Brownian dynamics (BD) simulations have been carried out for the time dependent survival probability [Sp(t)] of donor–acceptor pairs embedded at the two ends of an ideal polymer chain. Long distance fluorescence resonance energy transfer (FRET) between the donor and the acceptor is assumed to occur via the Forster mechanism, where the transfer rate k(R) is a function of the distance (R) between the donor and acceptor. For the Rouse chain simulated here, k(R) is assumed to be given by k = kF/[1 + (R/RF)6], where kF is the rate in the limit of zero separation and RF is the Forster radius. The survival probability displays a strong nonexponential decay for the short to intermediate times when RF is comparable to RM [distance at which the R2P(R) is maximum]. The nonexponentiality is also more prominent in the case of highly viscous polymer solutions. It is predicted that the FRET rate can exhibit a fractional viscosity dependence. This prediction can be tested against experiments.
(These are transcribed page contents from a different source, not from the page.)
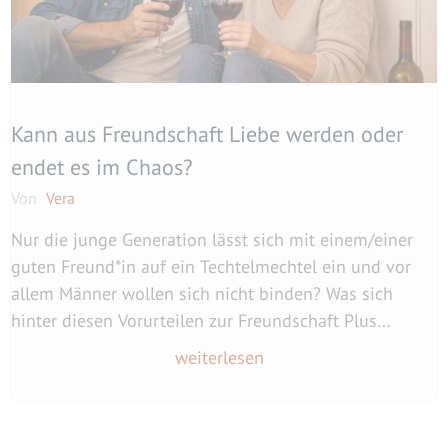
Kann aus Freundschaft Liebe werden oder
endet es im Chaos?
Von
Vera
Nur die junge Generation lässt sich mit einem/einer
guten Freund*in auf ein Techtelmechtel ein und vor
allem Männer wollen sich nicht binden? Was sich
hinter diesen Vorurteilen zur Freundschaft Plus
verbirgt und ob daraus Liebe werden kann, liest du
weiterlesen
hier.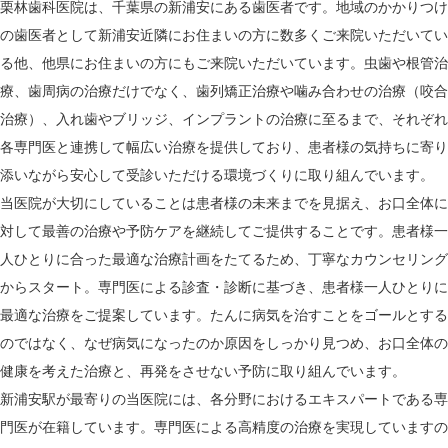
栗林歯科医院は、千葉県の新浦安にある歯医者です。地域のかかりつけ
の歯医者として新浦安近隣にお住まいの方に数多くご来院いただいてい
る他、他県にお住まいの方にもご来院いただいています。虫歯や根管治
療、歯周病の治療だけでなく、歯列矯正治療や噛み合わせの治療（咬合
治療）、入れ歯やブリッジ、インプラントの治療に至るまで、それぞれ
各専門医と連携して幅広い治療を提供しており、患者様の気持ちに寄り
添いながら安心して受診いただける環境づくりに取り組んでいます。
当医院が大切にしていることは患者様の未来までを見据え、お口全体に
対して最善の治療や予防ケアを継続してご提供することです。患者様一
人ひとりに合った最適な治療計画をたてるため、丁寧なカウンセリング
からスタート。専門医による診査・診断に基づき、患者様一人ひとりに
最適な治療をご提案しています。たんに病気を治すことをゴールとする
のではなく、なぜ病気になったのか原因をしっかり見つめ、お口全体の
健康を考えた治療と、再発をさせない予防に取り組んでいます。
新浦安駅が最寄りの当医院には、各分野におけるエキスパートである専
門医が在籍しています。専門医による高精度の治療を実現していますの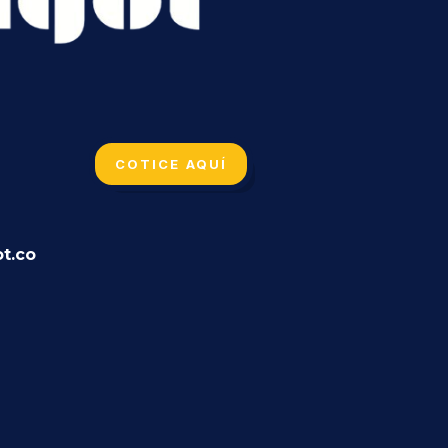
COTICE AQUÍ
t.co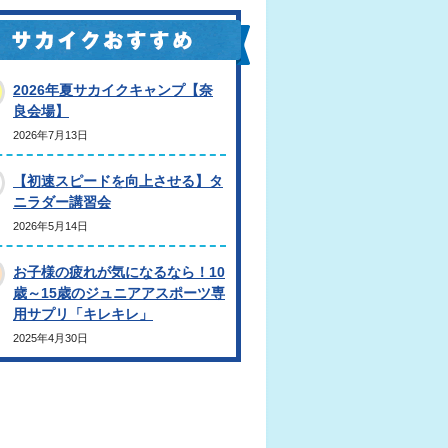
2026年夏サカイクキャンプ【奈
良会場】
2026年7月13日
【初速スピードを向上させる】タ
ニラダー講習会
2026年5月14日
お子様の疲れが気になるなら！10
歳～15歳のジュニアアスポーツ専
用サプリ「キレキレ」
2025年4月30日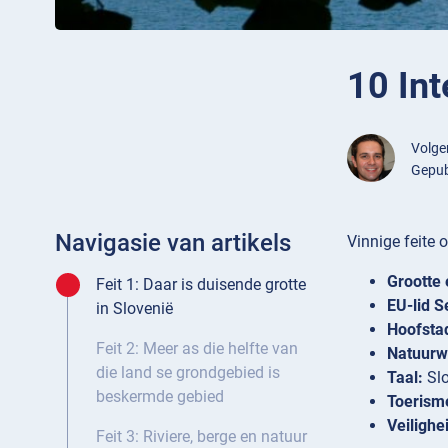
10 Int
Volg
Gepub
Navigasie van artikels
Vinnige feite 
Grootte 
Feit 1: Daar is duisende grotte
EU-lid S
in Slovenië
Hoofsta
Feit 2: Meer as die helfte van
Natuurw
die land se grondgebied is
Taal:
Slo
beskermde gebied
Toerism
Veilighe
Feit 3: Riviere, berge en natuur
We have also compared the BD simulation results with the predictions of the well-known Wilemski–Fixman (WF) theory at the level of survival probability. It is found that the WF theory is satisfactory for the smaller RF values (where the rate is small). However, the agreement becomes progressively poorer as the Forster radius is increased. The latter happens even at intermediate strengths of kF. The present results suggest the need to go beyond the WF theory.